Former CIA director Jim Woolsey dismisses claims that Arafat was democratically elected, quipping, "Arafat was essentially elected the same way Stalin was, but not nearly as democratically as Hitler, who at least had actual opponents."
Given that potential opponents were intimidated or bribed to drop out of races, Arafat dominated television airtime, and there was only token opposition in the campaign for chairman, the natural assumption would be that the international observers would expose the election for the sham that it was. That assumption would be sadly mistaken.
While monitoring the 1996 election, former President Carter ignored all evidence of Arafat's wrongdoing, and instead zeroed in on the role of the Israeli Defense Forces patrolling Jerusalem. "There's no doubt [Israelis] are doing everything they can to intimidate Palestinians," said the former peanut farmer on the day of the election.
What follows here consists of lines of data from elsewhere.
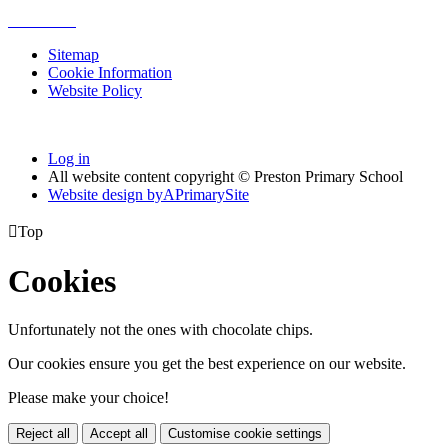
Sitemap
Cookie Information
Website Policy
Log in
All website content copyright © Preston Primary School
Website design by
A
PrimarySite

Top
Cookies
Unfortunately not the ones with chocolate chips.
Our cookies ensure you get the best experience on our website.
Please make your choice!
Reject all
Accept all
Customise cookie settings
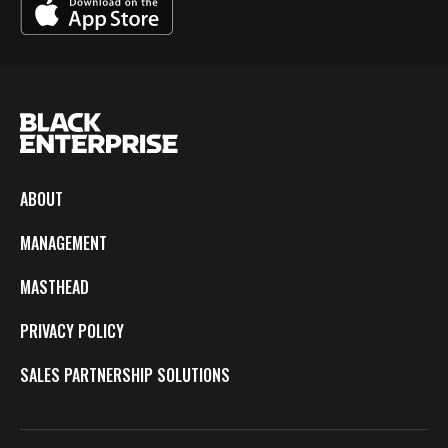
ABOUT
MANAGEMENT
MASTHEAD
PRIVACY POLICY
SALES PARTNERSHIP SOLUTIONS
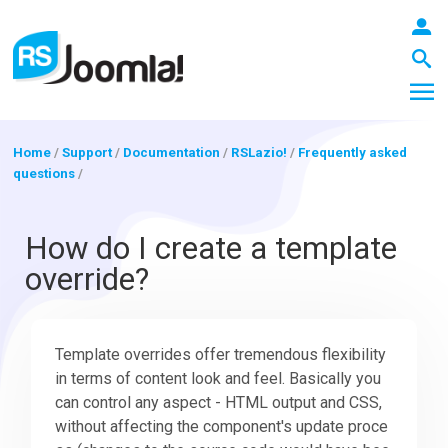
Home
/
Support
/
Documentation
/
RSLazio!
/
Frequently asked
questions
/
LOGIN
How do I create a template
override?
Blog
Template overrides offer tremendous flexibility
Extensions
in terms of content look and feel. Basically you
can control any aspect - HTML output and CSS,
Templates
without affecting the component's update proce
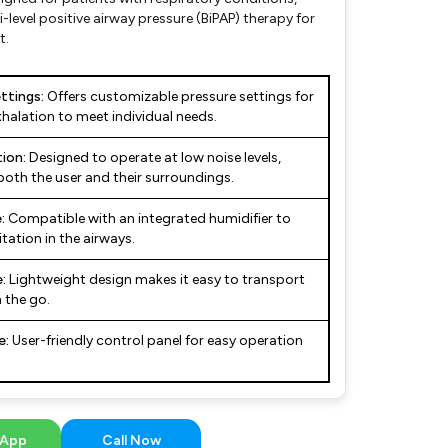
i-level positive airway pressure (BiPAP) therapy for
t.
ttings:
Offers customizable pressure settings for
halation to meet individual needs.
ion:
Designed to operate at low noise levels,
both the user and their surroundings.
:
Compatible with an integrated humidifier to
tation in the airways.
:
Lightweight design makes it easy to transport
 the go.
e:
User-friendly control panel for easy operation
App
Call Now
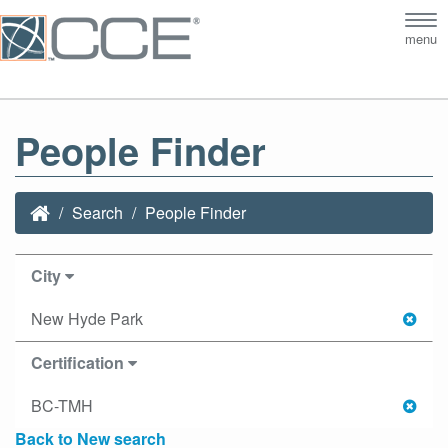
Tog
menu
nav
People Finder
Search
People Finder
City
New Hyde Park
Certification
BC-TMH
Back to New search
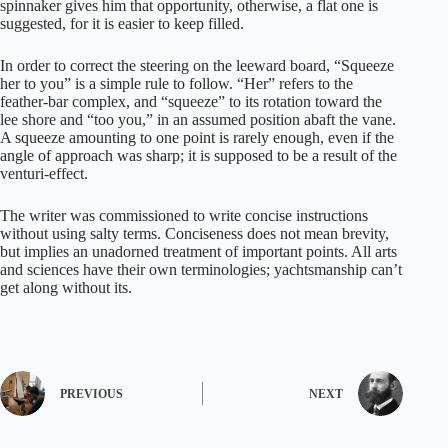
spinnaker gives him that opportunity, otherwise, a flat one is
suggested, for it is easier to keep filled.
In order to correct the steering on the leeward board, “Squeeze
her to you” is a simple rule to follow. “Her” refers to the
feather-bar complex, and “squeeze” to its rotation toward the
lee shore and “too you,” in an assumed position abaft the vane.
A squeeze amounting to one point is rarely enough, even if the
angle of approach was sharp; it is supposed to be a result of the
venturi-effect.
The writer was commissioned to write concise instructions
without using salty terms. Conciseness does not mean brevity,
but implies an unadorned treatment of important points. All arts
and sciences have their own terminologies; yachtsmanship can’t
get along without its.
PREVIOUS
NEXT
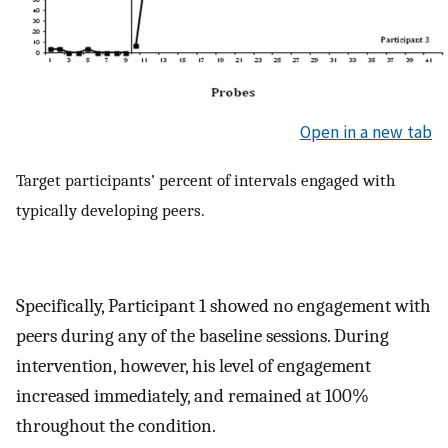
Open in a new tab
Target participants’ percent of intervals engaged with
typically developing peers.
Specifically, Participant 1 showed no engagement with
peers during any of the baseline sessions. During
intervention, however, his level of engagement
increased immediately, and remained at 100%
throughout the condition.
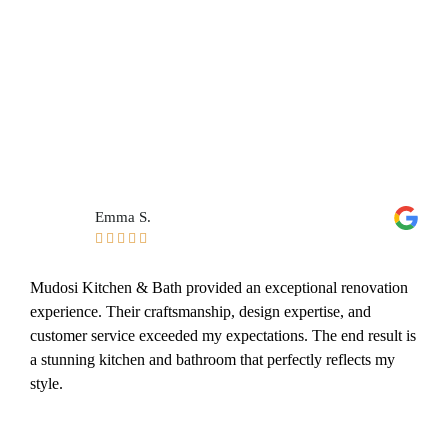
Emma S.





Mudosi Kitchen & Bath provided an exceptional renovation
experience. Their craftsmanship, design expertise, and
customer service exceeded my expectations. The end result is
a stunning kitchen and bathroom that perfectly reflects my
style.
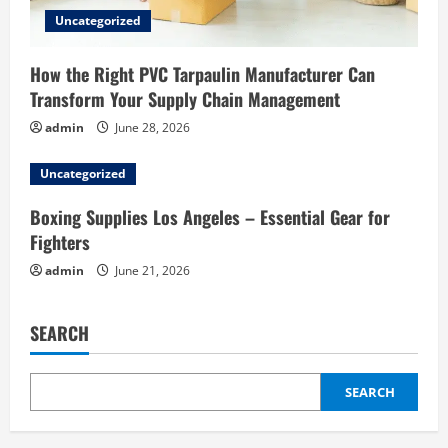
Uncategorized
How the Right PVC Tarpaulin Manufacturer Can
Transform Your Supply Chain Management
admin
June 28, 2026
Uncategorized
Boxing Supplies Los Angeles – Essential Gear for
Fighters
admin
June 21, 2026
SEARCH
SEARCH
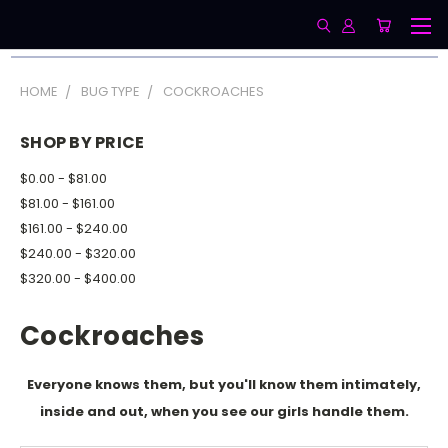
HOME
BUG TYPE
COCKROACHES
SHOP BY PRICE
$0.00 - $81.00
$81.00 - $161.00
$161.00 - $240.00
$240.00 - $320.00
$320.00 - $400.00
Cockroaches
Everyone knows them, but you'll know them intimately,
inside and out, when you see our girls handle them.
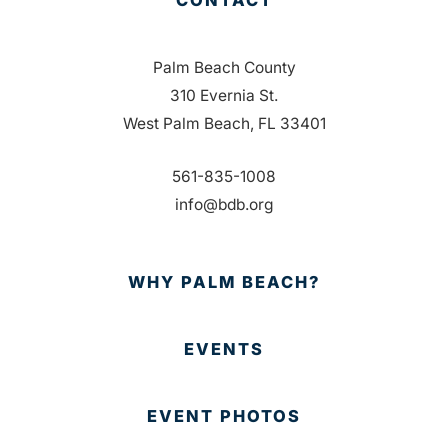
Palm Beach County
310 Evernia St.
West Palm Beach, FL 33401
561-835-1008
info@bdb.org
WHY PALM BEACH?
EVENTS
EVENT PHOTOS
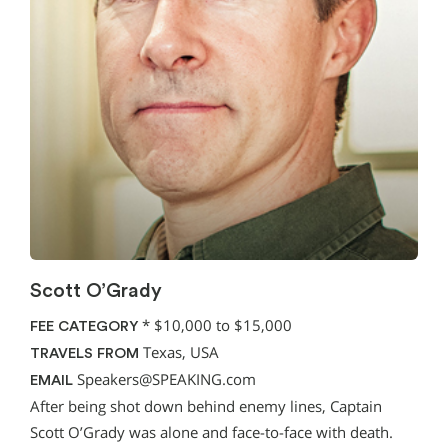
Scott O’Grady
*
$10,000 to $15,000
FEE CATEGORY
Texas, USA
TRAVELS FROM
Speakers@SPEAKING.com
EMAIL
After being shot down behind enemy lines, Captain
Scott O’Grady was alone and face-to-face with death.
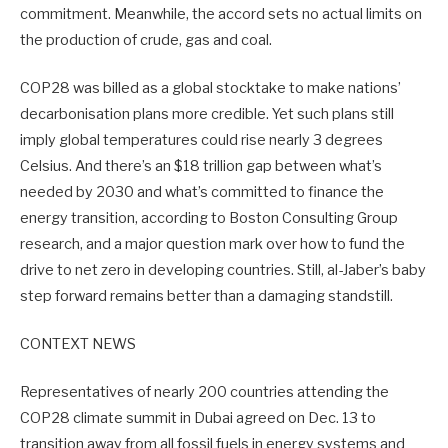
commitment. Meanwhile, the accord sets no actual limits on
the production of crude, gas and coal.
COP28 was billed as a global stocktake to make nations’
decarbonisation plans more credible. Yet such plans still
imply global temperatures could rise nearly 3 degrees
Celsius. And there’s an $18 trillion gap between what’s
needed by 2030 and what’s committed to finance the
energy transition, according to Boston Consulting Group
research, and a major question mark over how to fund the
drive to net zero in developing countries. Still, al-Jaber’s baby
step forward remains better than a damaging standstill.
CONTEXT NEWS
Representatives of nearly 200 countries attending the
COP28 climate summit in Dubai agreed on Dec. 13 to
transition away from all fossil fuels in energy systems and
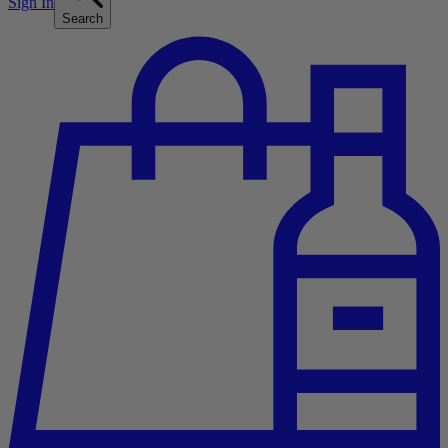
Sign In
Search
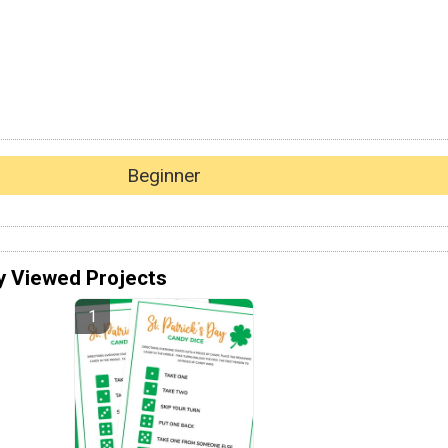
Beginner
y Viewed Projects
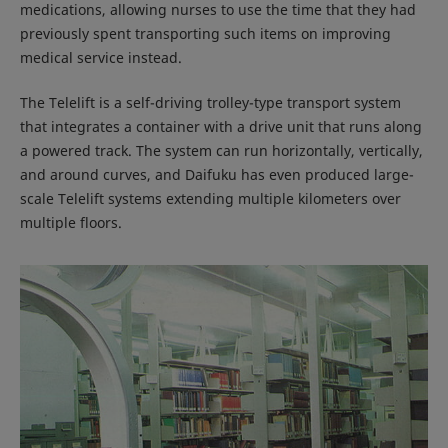
medications, allowing nurses to use the time that they had
previously spent transporting such items on improving
medical service instead.
The Telelift is a self-driving trolley-type transport system
that integrates a container with a drive unit that runs along
a powered track. The system can run horizontally, vertically,
and around curves, and Daifuku has even produced large-
scale Telelift systems extending multiple kilometers over
multiple floors.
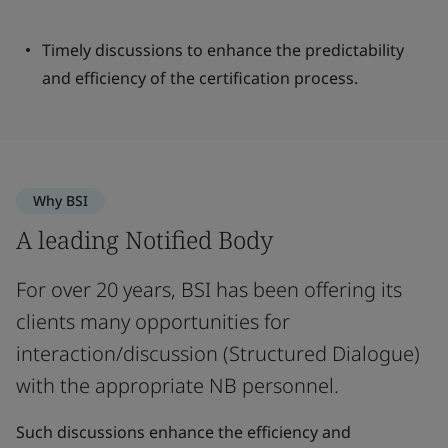
Timely discussions to enhance the predictability
and efficiency of the certification process.
Why BSI
A leading Notified Body
For over 20 years, BSI has been offering its
clients many opportunities for
interaction/discussion (Structured Dialogue)
with the appropriate NB personnel.
Such discussions enhance the efficiency and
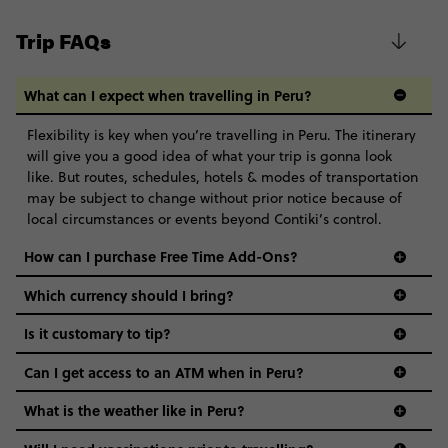
Trip FAQs
What can I expect when travelling in Peru?
Flexibility is key when you’re travelling in Peru. The itinerary
will give you a good idea of what your trip is gonna look
like. But routes, schedules, hotels & modes of transportation
may be subject to change without prior notice because of
local circumstances or events beyond Contiki’s control.
How can I purchase Free Time Add-Ons?
Which currency should I bring?
Is it customary to tip?
Can I get access to an ATM when in Peru?
What is the weather like in Peru?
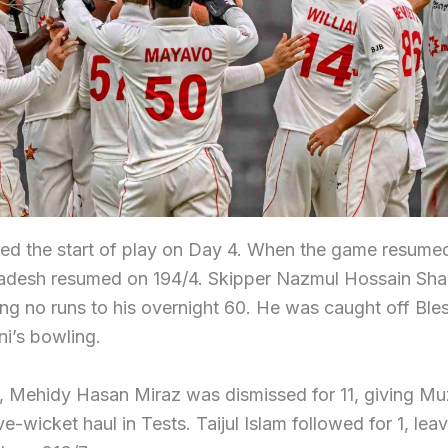
ed the start of play on Day 4. When the game resumed
adesh resumed on 194/4. Skipper Nazmul Hossain Shan
ing no runs to his overnight 60. He was caught off Ble
i’s bowling.
r, Mehidy Hasan Miraz was dismissed for 11, giving M
ive-wicket haul in Tests. Taijul Islam followed for 1, lea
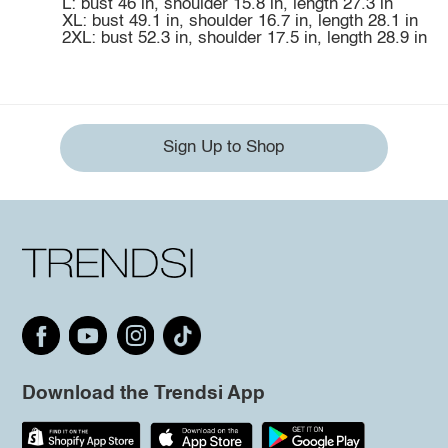
L: bust 46 in, shoulder 15.8 in, length 27.3 in
XL: bust 49.1 in, shoulder 16.7 in, length 28.1 in
2XL: bust 52.3 in, shoulder 17.5 in, length 28.9 in
Sign Up to Shop
Download the Trendsi App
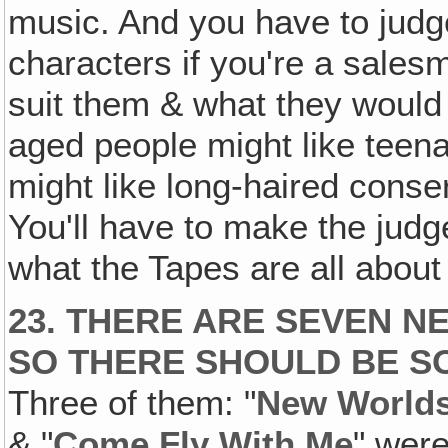
music. And you have to judg
characters if you're a sales
suit them & what they would
aged people might like tee
might like long-haired cons
You'll have to make the judg
what the Tapes are all about
23. THERE ARE SEVEN N
SO THERE SHOULD BE S
Three of them: "
New Worlds
& "
Come Fly With Me
" were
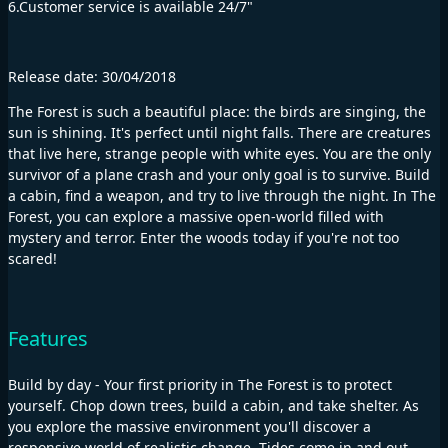
6.Customer service is available 24/7"
Release date: 30/04/2018
The Forest is such a beautiful place: the birds are singing, the
sun is shining. It's perfect until night falls. There are creatures
that live here, strange people with white eyes. You are the only
survivor of a plane crash and your only goal is to survive. Build
a cabin, find a weapon, and try to live through the night. In The
Forest, you can explore a massive open-world filled with
mystery and terror. Enter the woods today if you're not too
scared!
Features
Build by day - Your first priority in The Forest is to protect
yourself. Chop down trees, build a cabin, and take shelter. As
you explore the massive environment you'll discover a
responsive world of realistic change. Tides come in and out,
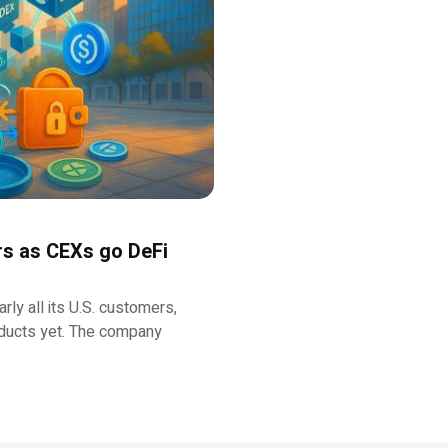
rs as CEXs go DeFi
ly all its U.S. customers,
oducts yet. The company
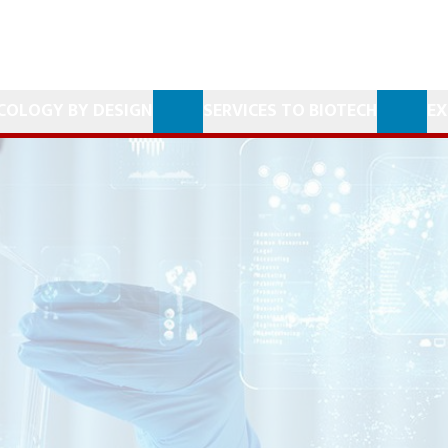
COLOGY BY DESIGN
SERVICES TO BIOTECH
EX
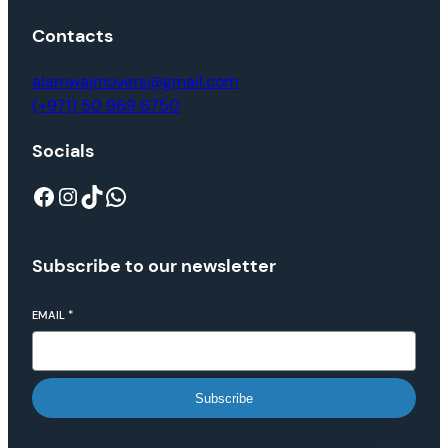
Contacts
alamwajmovers@gmail.com
(+971) 50 969 6750
Socials
Subscribe to our newsletter
EMAIL
*
Subscribe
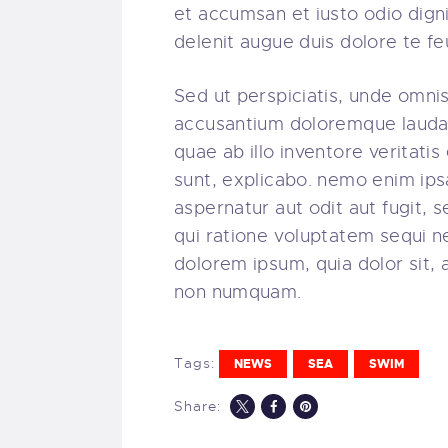
et accumsan et iusto odio digni
delenit augue duis dolore te feug
Sed ut perspiciatis, unde omnis
accusantium doloremque lauda
quae ab illo inventore veritatis
sunt, explicabo. nemo enim ips
aspernatur aut odit aut fugit,
qui ratione voluptatem sequi n
dolorem ipsum, quia dolor sit, 
non numquam.
Tags:
NEWS
SEA
SWIM
Share:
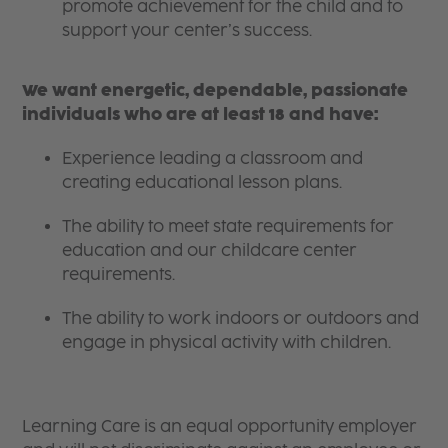
promote achievement for the child and to
support your center’s success.
We want energetic, dependable, passionate
individuals who are at least 18 and have:
Experience leading a classroom and
creating educational lesson plans.
The ability to meet state requirements for
education and our childcare center
requirements.
The ability to work indoors or outdoors and
engage in physical activity with children.
Learning Care is an equal opportunity employer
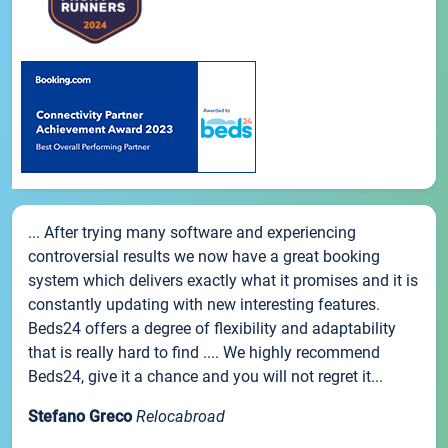
... After trying many software and experiencing
controversial results we now have a great booking
system which delivers exactly what it promises and it is
constantly updating with new interesting features.
Beds24 offers a degree of flexibility and adaptability
that is really hard to find .... We highly recommend
Beds24, give it a chance and you will not regret it...
Stefano Greco
Relocabroad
There was credible evidence to suggest some voter intimidation by Israelis in Jerusalem, but for Carter to focus solely on that not only paints an inaccurate picture by omission, but also harms the Palestinian people in the long run, denying them the democracy they thought were getting.
The steadfast refusal of the international observers to highlight the significant PLO corruption in the months prior to the election colored the news coverage of the vote here in America.
The Sunday New York Times blared in its lead sentence, "Voting in their first general election today, Palestinians gave a broad endorsement to Yasir Arafat's leadership in building their homeland." To this day, the urban legend of Arafat being democratically elected has real consequences.
"The tragedy of this is that it allows people to create a moral equivalency between Sharon and Arafat, when in fact none exists," comments Daniel Pipes, director of the Middle East Forum.
Maybe Arafat would have won in a free and fair election, but he didn't. Propagating the myth that he was "elected" only serves to illegitimately legitimize his status as a democratic leader. Perhaps Arafat is the most popular Palestinian leader, but for all the wrong reasons. He achieved his pole position through thuggish tactics, not a democratic election.